Garp could crush mountains. Fuji just gives him more things to smash. But even so, this will be a high/extreme diff win for Garp.


----------



## barreltheif (Nov 24, 2013)

Why are we letting Garp be 30 years old but keeping Fujitora in his 60s (or however old he is)?


----------



## Shanks (Nov 24, 2013)

barreltheif said:


> Why are we letting Garp be 30 years old but keeping Fujitora in his 60s (or however old he is)?



Feel free to mention old Garp, but I just thought old Garp is a little bit Featless. And Furthermore, I don't think there's a thread to look at Young Garp's power level yet and Fujitora is the perfect opponents to do this.


----------



## Myst (Nov 24, 2013)

I'd say Garp mid to high diff.


----------



## Canute87 (Nov 24, 2013)

I'm sure with Fujitora godly  cloud moving COO he'll see himself getting an ass kicking before he actually fights Garp and doesn't even bother to try.
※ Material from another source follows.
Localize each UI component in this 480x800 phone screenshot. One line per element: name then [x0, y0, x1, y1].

So for the first time in one piece battle dome history somebody legitimately wins by prophetic knock-out. 

Fuck,  Garp is awesome.


----------



## tanman (Nov 24, 2013)

Garp wins with high difficulty assuming he hasn't gotten stronger in his old age.



sparklingwater said:


> Feel free to mention old Garp, but I just thought old Garp is a little bit Featless. And Furthermore, I don't think there's a thread to look at Young Garp's power level yet and Fujitora is the perfect opponents to do this.
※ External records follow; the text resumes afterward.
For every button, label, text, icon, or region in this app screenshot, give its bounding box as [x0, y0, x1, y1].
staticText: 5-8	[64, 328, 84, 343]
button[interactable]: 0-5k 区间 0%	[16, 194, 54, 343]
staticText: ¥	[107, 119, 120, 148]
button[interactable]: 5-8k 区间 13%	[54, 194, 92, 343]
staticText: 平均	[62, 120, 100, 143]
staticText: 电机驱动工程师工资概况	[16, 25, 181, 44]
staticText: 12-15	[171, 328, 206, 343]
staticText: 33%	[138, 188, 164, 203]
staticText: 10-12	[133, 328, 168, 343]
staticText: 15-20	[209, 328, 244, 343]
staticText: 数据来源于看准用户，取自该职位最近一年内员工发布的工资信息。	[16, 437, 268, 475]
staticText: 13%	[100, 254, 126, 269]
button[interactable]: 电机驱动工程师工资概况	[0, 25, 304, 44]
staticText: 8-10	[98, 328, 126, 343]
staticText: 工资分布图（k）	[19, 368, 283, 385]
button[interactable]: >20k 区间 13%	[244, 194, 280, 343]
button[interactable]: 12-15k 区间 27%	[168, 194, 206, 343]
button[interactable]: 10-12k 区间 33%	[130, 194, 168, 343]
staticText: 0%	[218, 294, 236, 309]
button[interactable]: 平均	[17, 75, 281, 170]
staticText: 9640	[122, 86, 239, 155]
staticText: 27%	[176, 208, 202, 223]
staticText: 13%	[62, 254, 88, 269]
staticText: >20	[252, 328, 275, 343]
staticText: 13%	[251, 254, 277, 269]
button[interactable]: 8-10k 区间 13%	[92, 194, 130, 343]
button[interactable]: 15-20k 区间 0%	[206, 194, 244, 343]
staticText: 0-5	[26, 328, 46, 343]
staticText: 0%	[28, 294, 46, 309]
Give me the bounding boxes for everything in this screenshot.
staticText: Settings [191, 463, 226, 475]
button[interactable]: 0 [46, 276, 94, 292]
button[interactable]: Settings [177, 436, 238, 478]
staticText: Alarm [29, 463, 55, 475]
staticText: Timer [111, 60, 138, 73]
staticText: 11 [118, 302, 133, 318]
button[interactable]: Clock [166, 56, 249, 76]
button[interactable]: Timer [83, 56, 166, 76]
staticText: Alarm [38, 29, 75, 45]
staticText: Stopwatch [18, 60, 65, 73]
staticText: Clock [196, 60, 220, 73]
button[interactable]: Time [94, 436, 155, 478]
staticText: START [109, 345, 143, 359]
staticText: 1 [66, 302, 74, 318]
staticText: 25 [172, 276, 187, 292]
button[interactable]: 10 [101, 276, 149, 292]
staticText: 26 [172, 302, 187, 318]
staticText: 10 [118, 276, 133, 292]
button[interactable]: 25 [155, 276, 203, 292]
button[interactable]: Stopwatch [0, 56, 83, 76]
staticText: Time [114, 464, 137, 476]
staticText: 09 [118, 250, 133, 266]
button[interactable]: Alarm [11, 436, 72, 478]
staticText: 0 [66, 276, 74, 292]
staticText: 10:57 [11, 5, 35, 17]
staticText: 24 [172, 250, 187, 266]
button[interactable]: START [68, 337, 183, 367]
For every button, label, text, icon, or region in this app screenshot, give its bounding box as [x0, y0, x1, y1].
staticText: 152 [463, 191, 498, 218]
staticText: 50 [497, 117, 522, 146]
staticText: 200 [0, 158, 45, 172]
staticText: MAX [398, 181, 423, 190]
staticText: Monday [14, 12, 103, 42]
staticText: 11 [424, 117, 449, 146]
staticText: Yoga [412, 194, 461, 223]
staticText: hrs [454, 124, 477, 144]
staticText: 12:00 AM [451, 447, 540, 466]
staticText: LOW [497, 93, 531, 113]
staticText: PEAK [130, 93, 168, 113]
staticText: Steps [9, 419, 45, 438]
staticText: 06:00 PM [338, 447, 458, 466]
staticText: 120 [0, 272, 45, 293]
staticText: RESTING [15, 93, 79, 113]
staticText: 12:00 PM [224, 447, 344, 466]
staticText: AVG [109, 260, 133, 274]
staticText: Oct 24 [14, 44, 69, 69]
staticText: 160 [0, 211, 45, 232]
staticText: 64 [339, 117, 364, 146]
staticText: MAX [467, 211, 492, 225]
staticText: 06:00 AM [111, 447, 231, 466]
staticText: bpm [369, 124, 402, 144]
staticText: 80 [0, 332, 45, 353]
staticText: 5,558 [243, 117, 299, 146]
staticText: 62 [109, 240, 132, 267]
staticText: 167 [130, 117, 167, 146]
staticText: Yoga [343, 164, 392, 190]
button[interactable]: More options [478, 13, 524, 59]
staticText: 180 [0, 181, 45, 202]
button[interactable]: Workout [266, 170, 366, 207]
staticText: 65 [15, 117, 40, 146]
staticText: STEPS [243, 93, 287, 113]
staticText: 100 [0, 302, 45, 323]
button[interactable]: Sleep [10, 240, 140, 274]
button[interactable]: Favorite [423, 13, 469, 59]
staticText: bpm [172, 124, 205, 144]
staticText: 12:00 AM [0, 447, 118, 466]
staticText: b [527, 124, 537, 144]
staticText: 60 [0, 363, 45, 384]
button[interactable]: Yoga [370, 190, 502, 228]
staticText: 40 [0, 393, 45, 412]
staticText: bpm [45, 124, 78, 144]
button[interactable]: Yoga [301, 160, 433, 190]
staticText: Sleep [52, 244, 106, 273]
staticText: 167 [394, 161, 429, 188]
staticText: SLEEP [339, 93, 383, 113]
I would argue that Garp from thirty years ago is even more featless as Prime Chinjao possesses unknown strength.


----------



## eyeknockout (Nov 24, 2013)

garp 30 years ago and prime garp sound like the exact same thing to me, and prime garp could fight nigh equally to roger.

so garp wins mid diff


----------



## Shanks (Nov 24, 2013)

eyeknockout said:


> garp 30 years ago and prime garp sound like the exact same thing to me, and prime garp could fight nigh equally to roger.
> 
> so garp wins mid diff



I think Garp will start fighting Roger about 5 years after defeating Chinjao. Furthermore Garp stated that he was training specifically to defeat Chinjao, so it's more than likely he'll he be training more and be stronger to start going up against the pirate king in 5 years~ or so.


----------



## Freechoice (Nov 25, 2013)

Garp is the king.


----------



## Shinthia (Nov 25, 2013)

Garp at his prime > anyone from this generation


----------



## Shanks (Nov 25, 2013)

I didn't know it's would be so 1 sided...


----------



## Shinthia (Nov 25, 2013)

its fucking Garp bro and he is in his prime . do the math. anyone who is not named Roger or Prime WB will lose


----------



## Shanks (Nov 25, 2013)

Lionel Messi said:


> its fucking Garp bro and he is in his prime . do the math. anyone who is not named Roger or Prime WB will lose



Well, it's kind of surprising that people think The Garp that fought Chinjao was Prime Garp. That's basically saying that during the 5 or so years between then and him fighting Roger, he did not improve at all. Furthermore, we're saying that he did not improved at all during the countless battles with Roger.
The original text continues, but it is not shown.